WORK TO BE COMPLETED: Select and copy out every line in the records containing "בוטיק".

════

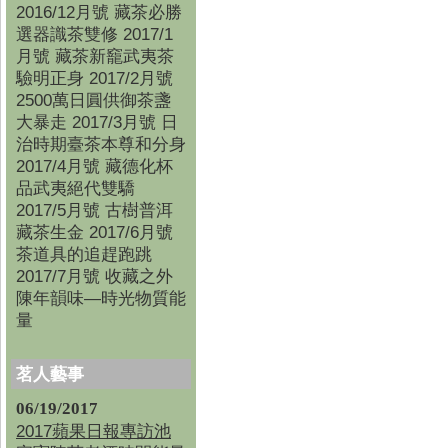
2016/12月號 藏茶必勝
選器識茶雙修 2017/1
月號 藏茶新竉武夷茶
驗明正身 2017/2月號
2500萬日圓供御茶盞
大暴走 2017/3月號 日
治時期臺茶本尊和分身
2017/4月號 藏德化杯
品武夷絕代雙驕
2017/5月號 古樹普洱
藏茶生金 2017/6月號
茶道具的追趕跑跳
2017/7月號 收藏之外
陳年韻味—時光物質能
量
茗人藝事
06/19/2017
2017蘋果日報專訪池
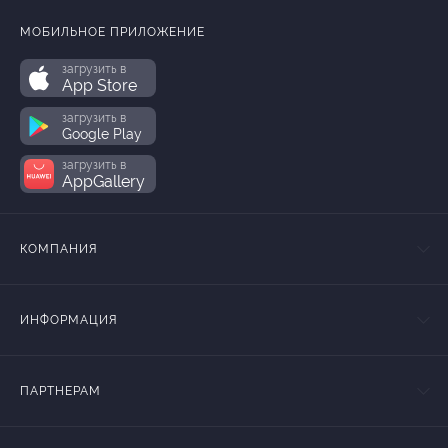
МОБИЛЬНОЕ ПРИЛОЖЕНИЕ
загрузить в
App Store
загрузить в
Google Play
загрузить в
AppGallery
КОМПАНИЯ
ИНФОРМАЦИЯ
ПАРТНЕРАМ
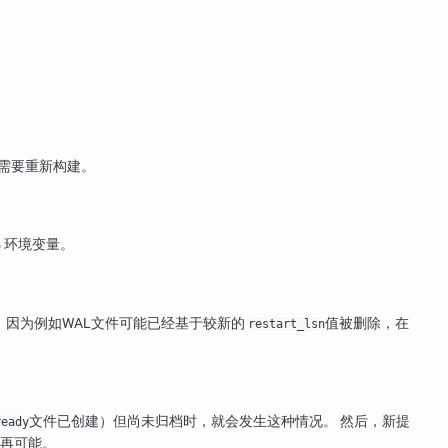
不需要重新构建。
环境变量。
S
，因为例如WAL文件可能已经基于较新的
值被删除，在
restart_lsn
文件已创建）但尚未归档时，就会发生这种情况。 然后，新提
ready
再可能。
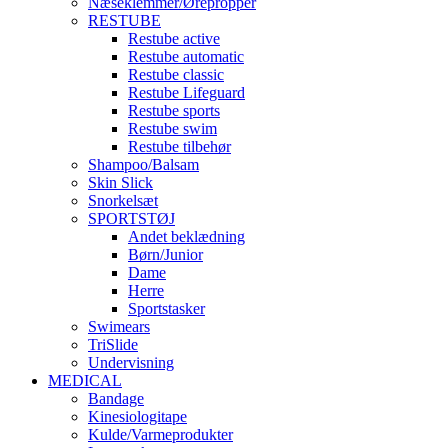
Næseklemmer/Ørepropper
RESTUBE
Restube active
Restube automatic
Restube classic
Restube Lifeguard
Restube sports
Restube swim
Restube tilbehør
Shampoo/Balsam
Skin Slick
Snorkelsæt
SPORTSTØJ
Andet beklædning
Børn/Junior
Dame
Herre
Sportstasker
Swimears
TriSlide
Undervisning
MEDICAL
Bandage
Kinesiologitape
Kulde/Varmeprodukter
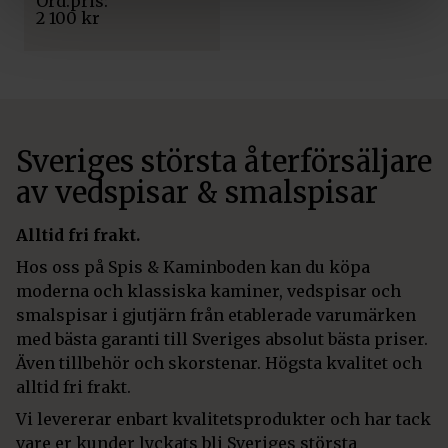
2 100
kr
Sveriges största återförsäljare
av vedspisar & smalspisar
Alltid fri frakt.
Hos oss på Spis & Kaminboden kan du köpa
moderna och klassiska kaminer, vedspisar och
smalspisar i gjutjärn från etablerade varumärken
med bästa garanti till Sveriges absolut bästa priser.
Även tillbehör och skorstenar. Högsta kvalitet och
alltid fri frakt.
Vi levererar enbart kvalitetsprodukter och har tack
vare er kunder lyckats bli Sveriges största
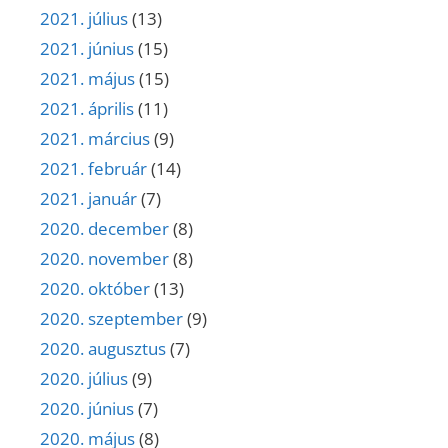
2021. július
(13)
2021. június
(15)
2021. május
(15)
2021. április
(11)
2021. március
(9)
2021. február
(14)
2021. január
(7)
2020. december
(8)
2020. november
(8)
2020. október
(13)
2020. szeptember
(9)
2020. augusztus
(7)
2020. július
(9)
2020. június
(7)
2020. május
(8)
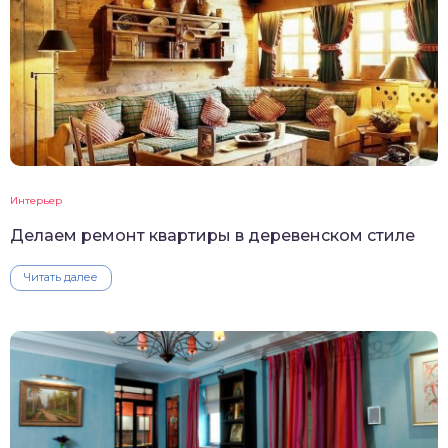
Интерьер
Делаем ремонт квартиры в деревенском стиле
Читать далее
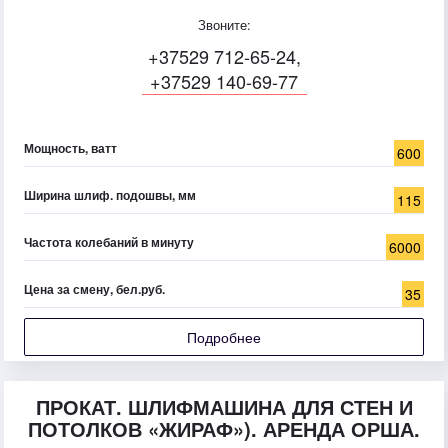
Звоните:
+37529 712-65-24,
+37529 140-69-77
Мощность, ватт
600
Ширина шлиф. подошвы, мм
115
Частота колебаний в минуту
6000
Цена за смену, бел.руб.
35
Подробнее
ПРОКАТ. ШЛИФМАШИНА ДЛЯ СТЕН И
ПОТОЛКОВ «ЖИРАФ»). АРЕНДА ОРША.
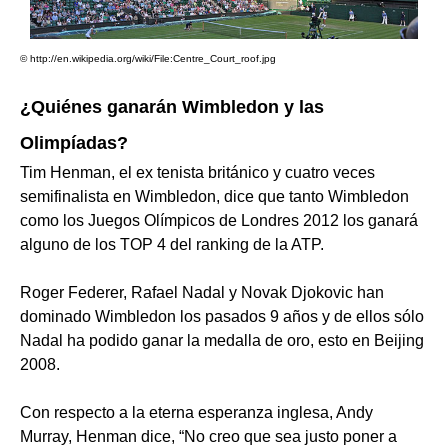
© http://en.wikipedia.org/wiki/File:Centre_Court_roof.jpg
¿Quiénes ganarán Wimbledon y las
Olimpíadas?
Tim Henman, el ex tenista británico y cuatro veces
semifinalista en Wimbledon, dice que tanto Wimbledon
como los Juegos Olímpicos de Londres 2012 los ganará
alguno de los TOP 4 del ranking de la ATP.
Roger Federer, Rafael Nadal y Novak Djokovic han
dominado Wimbledon los pasados 9 años y de ellos sólo
Nadal ha podido ganar la medalla de oro, esto en Beijing
2008.
Con respecto a la eterna esperanza inglesa, Andy
Murray, Henman dice, “No creo que sea justo poner a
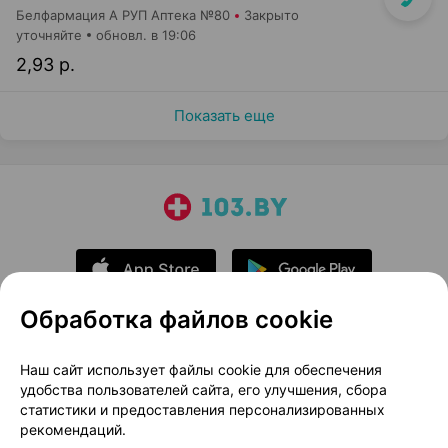
Белфармация А РУП Аптека №80
Закрыто
уточняйте
обновл. в 19:06
2,93 р.
Показать еще
Обработка файлов cookie
О проекте
Новости проекта
Наш сайт использует файлы cookie для обеспечения
удобства пользователей сайта, его улучшения, сбора
Размещение рекламы
Медицинский маркетинг
статистики и предоставления персонализированных
Публичный договор
Доставка
рекомендаций.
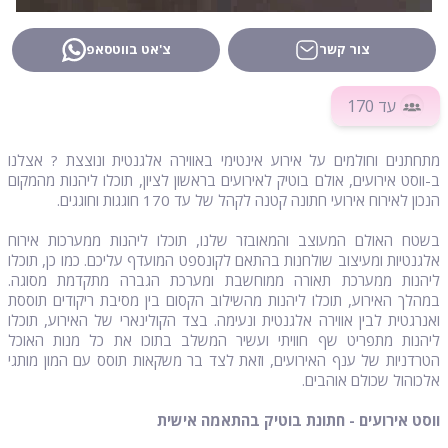
צור קשר
צ'אט בווטסאפ
עד 170
מתחתנים וחולמים על אירוע אינטימי באווירה אלגנטית ונוצצת ? אצלנו
ב-ווסט אירועים, אולם בוטיק לאירועים בראשון לציון, תוכלו ליהנות מהמקום
הנכון לאירוח אירועי חתונה קטנה לקהל של עד 170 חוגגות וחוגגים.
בשטח האולם המעוצב והמאובזר שלנו, תוכלו ליהנות ממערכות אירוח
אלגנטיות ומעיצוב שולחנות בהתאם לקונספט המועדף עליכם. כמו כן, תוכלו
ליהנות ממערכת תאורה ממוחשבת ומערכת הגברה מתקדמת מסוגה.
במהלך האירוע, תוכלו ליהנות מהשילוב הקסום בין מסיבת ריקודים תוססת
ואנרגטית לבין אווירה אלגנטית ונעימה. בצד הקולינארי של האירוע, תוכלו
ליהנות מתפריט שף חוויתי ועשיר המשלב בתוכו את כל מנות האוכל
הטרדניות של ענף האירועים, וזאת לצד בר משקאות תוסס עם המון מותגי
אלכוהול שכולם אוהבים.
ווסט אירועים - חתונת בוטיק בהתאמה אישית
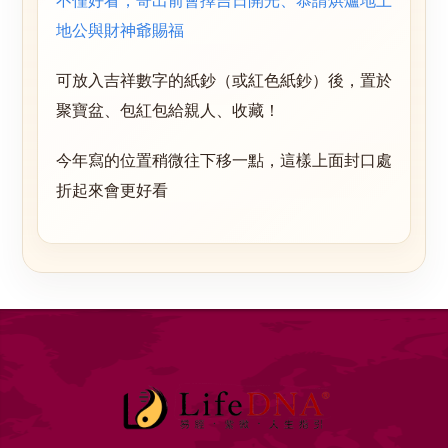
不僅好看，寄出前會擇吉日開光、恭請烘爐地土
地公與財神爺賜福
可放入吉祥數字的紙鈔（或紅色紙鈔）後，置於
聚寶盆、包紅包給親人、收藏！
今年寫的位置稍微往下移一點，這樣上面封口處
折起來會更好看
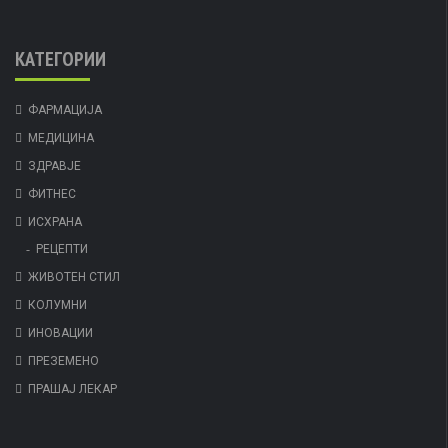
КАТЕГОРИИ
ФАРМАЦИЈА
МЕДИЦИНА
ЗДРАВЈЕ
ФИТНЕС
ИСХРАНА
РЕЦЕПТИ
ЖИВОТЕН СТИЛ
КОЛУМНИ
ИНОВАЦИИ
ПРЕЗЕМЕНО
ПРАШАЈ ЛЕКАР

════

COMPLETED TASK:
ב-ווסט אירועים, אולם בוטיק לאירועים בראשון לציון, תוכלו ליהנות מהמקום
ווסט אירועים - חתונת בוטיק בהתאמה אישית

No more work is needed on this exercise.